• **YOUR INSTRUCTIONS**: Everything in the listing that follows should be reproduced exactly except the pictures.

Top of ENTRIES PROVIDED

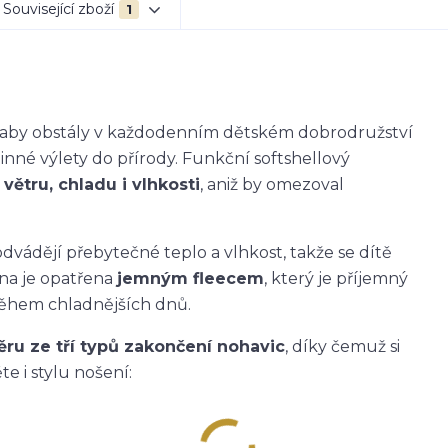
Související zboží
1
k, aby obstály v každodenním dětském dobrodružství
dinné výlety do přírody. Funkční softshellový
větru, chladu i vlhkosti
, aniž by omezoval
dvádějí přebytečné teplo a vlhkost, takže se dítě
ana je opatřena
jemným fleecem
, který je příjemný
během chladnějších dnů.
ěru ze tří typů zakončení nohavic
, díky čemuž si
e i stylu nošení:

Bottom of ENTRIES PROVIDED

• **ANSWER TO THIS TASK**:
Související zboží
1
k, aby obstály v každodenním dětském dobrodružství
dinné výlety do přírody. Funkční softshellový
větru, chladu i vlhkosti
, aniž by omezoval
dvádějí přebytečné teplo a vlhkost, takže se dítě
ana je opatřena
jemným fleecem
, který je příjemný
během chladnějších dnů.
ěru ze tří typů zakončení nohavic
, díky čemuž si
e i stylu nošení:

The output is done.